Turning to the events at the 88th Precinct, we conclude that up until the time defendant furnished the police with inconsistent and increasingly inculpatory statements, he was not in custody. The locale of the interview is but one factor to be weighed in considering whether an individual is in a custodial situation (People v Yukl, 25 NY2d 585, 589, supra; People v Torres, 97 AD2d 802, 804, supra; see People v Liccione, 63 AD2d 305, 315, affd 50 NY2d 850) and here, there is no indication in the record that defendant was deprived of his freedom in any significant way (see Oregon v Mathiason, 429 US 492). While defendant was not advised that he could refuse Meyers’ request that he accompany that officer to the precinct, it suffices that defendant not be under a belief that no such right existed (People v Joynes, 72 AD2d 799). The record is bereft of any indication that defendant was reluctant to accompany Detective Meyers to the precinct or talk to the police in general; he was not restrained by physical or other means which would warrant a conclusion by a reasonable man in defendant’s position that he would have been detained should he ask to leave (People v Ribble, 77 AD2d 814, 815, supra; cf. Dunaway v New York, 442 US 200, 212, supra). Defendant was not in the presence of Detective Meyers for an inordinate period of time; he was not overwhelmed by police presence at the precinct; while of relatively tender years, he was not deprived of parental companionship or food; the precinct was situated approximately a block away from his home and his conduct was consistent with that of *912an individual assisting the police in their investigations. Accordingly, it cannot be said, as a matter of law, that an individual in defendant’s position would have reasonably considered himself in custody when he went to the precinct and while he was giving statements to Detectives Meyers and Lehman (People v Yukl, supra; People v Winchell, 98 AD2d 838, supra; People v Mertens, 97 AD2d 595; People v Ellis, 83 AD2d 652; People v Korsing, 71 AD2d 628). Of course, there clearly existed probable cause to arrest defendant once he had furnished the police with conflicting inculpatory statements (see People v Mertens, 97 AD2d 595, supra; People v Yanus, 92 AD2d 674, supra), and his subsequent videotaped statement, made after being readvised of his Miranda rights and waiving those rights, was properly held admissible.
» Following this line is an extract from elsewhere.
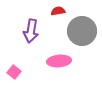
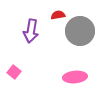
red semicircle: moved 4 px down
gray circle: moved 2 px left
pink ellipse: moved 16 px right, 16 px down
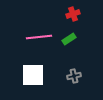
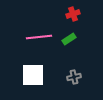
gray cross: moved 1 px down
Further, based upon the totality of the circumstances, it is evident that the People sustained their heavy burden of demonstrating that defendant freely and voluntarily consented to turn over his previously worn trousers to Detective Meyers (see Schneckloth v Bustamonte, 412 US 218, 248; People v Springer, 92 AD2d 209, 212-213). Defendant was not in custody at the time he offered such cooperation; rather, his conduct constituted part of a continuing pattern of assistance to the police. Most significantly, defendant, accompanied by his mother, secured and tendered the subject garment without the assistance or presence of the lone Detective Meyers, who waited at the apartment door while defendant and his mother retrieved the garment (see People v Gonzalez, 39 NY2d 122; People v Springer, 92 AD2d 209, supra).

For the foregoing reasons, defendant’s motion to suppress was properly denied in all respects. Lazer, J. P., Brown, Boyers and Fiber, JJ., concur.